Stellungnahmen der Beschwerdegegnerin vom 26. Januar 2024 mit dem

Konkursurteil sowie die Stellungnahme des Sachwalters der Stiftung vom 29. Januar

2024.

zu, in welchen diese (ausschliesslich) auf die aus ihrer Sicht fehlende

Beschwerdelegitimation der Beschwerdeführenden aufmerksam machten, und setzte

ihnen zudem eine Frist bis zum 12. Februar 2024 zur freigestellten

Vernehmlassung hierzu an.

Trotz all dieser Umstände äusserten sich die

Beschwerdeführenden nicht weiter zu ihrer Legitimation. Sie erfüllen damit auch

die bei Laien reduzierten Anforderungen diesbezüglich nicht.

2.7

Folglich

ist davon auszugehen, dass das schutzwürdige Interesse der Beschwerdeführenden

durch Konkurseröffnung über die Stiftung C nachträglich weggefallen ist.

Entsprechend ist die Beschwerde durch die Einzelrichterin (vgl. § 38b Abs. 1 lit. b VRG) als gegenstandslos geworden abzuschreiben.

3.

Bei Gegenstandslosigkeit befindet das Verwaltungsgericht nach

Ermessen über die eigenen Nebenfolgen; dabei berücksichtigt es, wer vermutlich

unterlegen wäre oder die Gegenstandslosigkeit bzw. das gegenstandslos gewordene

Verfahren verursacht hat; besonders bei Versagen dieser Kriterien lässt sich

auch nach Billigkeit vorgehen (Kaspar Plüss, Kommentar VRG, § 13 N. 74 f.,

sowie Donatsch, § 63 N. 7; VGr, 14. März 2024, VB.2024.00077, E. 3).
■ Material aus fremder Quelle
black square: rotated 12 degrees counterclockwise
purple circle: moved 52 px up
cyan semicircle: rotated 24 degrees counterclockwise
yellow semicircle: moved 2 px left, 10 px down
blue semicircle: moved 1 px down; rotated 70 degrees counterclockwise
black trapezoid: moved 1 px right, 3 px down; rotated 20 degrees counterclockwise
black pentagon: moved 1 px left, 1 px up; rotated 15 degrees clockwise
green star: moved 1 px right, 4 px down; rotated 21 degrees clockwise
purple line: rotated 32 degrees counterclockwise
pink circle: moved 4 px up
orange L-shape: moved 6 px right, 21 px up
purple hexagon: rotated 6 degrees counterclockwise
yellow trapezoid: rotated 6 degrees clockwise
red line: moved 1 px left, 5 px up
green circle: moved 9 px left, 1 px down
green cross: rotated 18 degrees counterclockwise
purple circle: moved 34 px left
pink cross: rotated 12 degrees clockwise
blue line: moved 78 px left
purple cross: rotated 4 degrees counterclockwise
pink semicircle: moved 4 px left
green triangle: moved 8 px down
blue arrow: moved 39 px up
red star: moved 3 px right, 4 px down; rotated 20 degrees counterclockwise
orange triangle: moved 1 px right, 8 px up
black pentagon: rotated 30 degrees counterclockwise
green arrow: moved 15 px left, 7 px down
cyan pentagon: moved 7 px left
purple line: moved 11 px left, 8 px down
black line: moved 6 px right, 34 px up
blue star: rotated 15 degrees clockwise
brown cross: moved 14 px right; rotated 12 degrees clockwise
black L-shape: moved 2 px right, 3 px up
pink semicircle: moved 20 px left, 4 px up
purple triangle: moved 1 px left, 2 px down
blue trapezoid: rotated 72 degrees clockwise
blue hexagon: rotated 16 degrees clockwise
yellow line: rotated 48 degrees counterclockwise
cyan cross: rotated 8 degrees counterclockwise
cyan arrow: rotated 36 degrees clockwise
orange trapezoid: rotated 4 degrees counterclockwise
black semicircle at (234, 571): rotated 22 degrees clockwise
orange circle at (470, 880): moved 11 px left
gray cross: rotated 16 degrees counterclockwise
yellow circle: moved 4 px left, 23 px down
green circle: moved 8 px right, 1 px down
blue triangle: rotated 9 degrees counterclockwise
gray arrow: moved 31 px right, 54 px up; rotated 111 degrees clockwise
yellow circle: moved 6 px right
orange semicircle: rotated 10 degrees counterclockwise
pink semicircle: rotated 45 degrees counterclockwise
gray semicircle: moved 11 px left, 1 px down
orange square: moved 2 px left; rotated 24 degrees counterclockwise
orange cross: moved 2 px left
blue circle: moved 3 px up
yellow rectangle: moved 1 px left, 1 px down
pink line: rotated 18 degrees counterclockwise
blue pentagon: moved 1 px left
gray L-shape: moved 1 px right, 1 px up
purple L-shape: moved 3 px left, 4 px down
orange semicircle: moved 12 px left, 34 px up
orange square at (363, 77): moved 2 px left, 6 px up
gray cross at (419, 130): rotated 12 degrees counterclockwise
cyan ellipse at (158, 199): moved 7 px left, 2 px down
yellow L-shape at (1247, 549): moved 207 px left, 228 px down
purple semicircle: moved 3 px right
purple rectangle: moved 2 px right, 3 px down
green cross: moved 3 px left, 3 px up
Vorliegend ist die Gegenstandslosigkeit Folge des Konkurses der Stiftung und

der fehlenden Substanziierung eines auch nach dem Konkurs weiterhin bestehenden

schutzwürdigen Interesses der Beschwerdeführenden. Folglich sind ihnen die

Gerichtskosten unter solidarischer Haftung aufzuerlegen. Eine

Parteientschädigung steht ihnen nicht zu.

4.

Zur Rechtsmittelbelehrung im nachstehenden Verfügungsdispositiv

ist Folgendes zu erläutern: Öffentlich-rechtliche Entscheide, die in

unmittelbarem Zusammenhang mit dem Zivilrecht stehen, unterliegen der

Beschwerde in Zivilsachen. Dazu zählen insbesondere auch Entscheide auf dem

Gebiet der Aufsicht über die Stiftungen mit Ausnahme der Vorsorge- und

Freizügigkeitseinrichtungen (Art. 72 Abs. 2 lit. b Ziff. 4

des Bundesgerichtsgesetzes vom 17. Juni 2005 [BGG, SR 173.110]). Bei

Streitigkeiten betreffend die Organisation und die Verwaltung einer Stiftung

wird in Anwendung von Art. 51 Abs. 2 BGG ermessensweise ein

Streitwert von über Fr. 30'000.- angenommen (BGr, 25. Oktober 2022,

5A_488/2022, E. 1.1). Entsprechend ist insofern auf das ordentliche

Rechtsmittel nach Art. 72 ff. BGG zu verweisen (Art. 74 Abs. 1

lit. b BGG).

Demgemäss verfügt die Einzelrichterin:

1.

Die

Beschwerde wird als gegenstandslos geworden abgeschrieben.

2.

Die Gerichtsgebühr wird

festgesetzt auf

Fr. 500.--; die übrigen Kosten betragen:

Fr. 95.-- Zustellkosten,

Fr. 595.-- Total der Kosten.

3.

Die

Gerichtskosten werden den Beschwerdeführenden unter solidarischer Haftung

auferlegt.

4.

Eine

Parteientschädigung wird nicht zugesprochen.

5.

Gegen diese

Verfügung kann im Sinn der Erwägungen Beschwerde in Zivilsachen erhoben werden.

Die Beschwerde ist innert 30 Tagen, von der Zustellung an gerechnet, beim

Bundesgericht, 1000 Lausanne 14, einzureichen.

6.

Mitteilung an:

a) die Parteien und die Mitbeteiligte.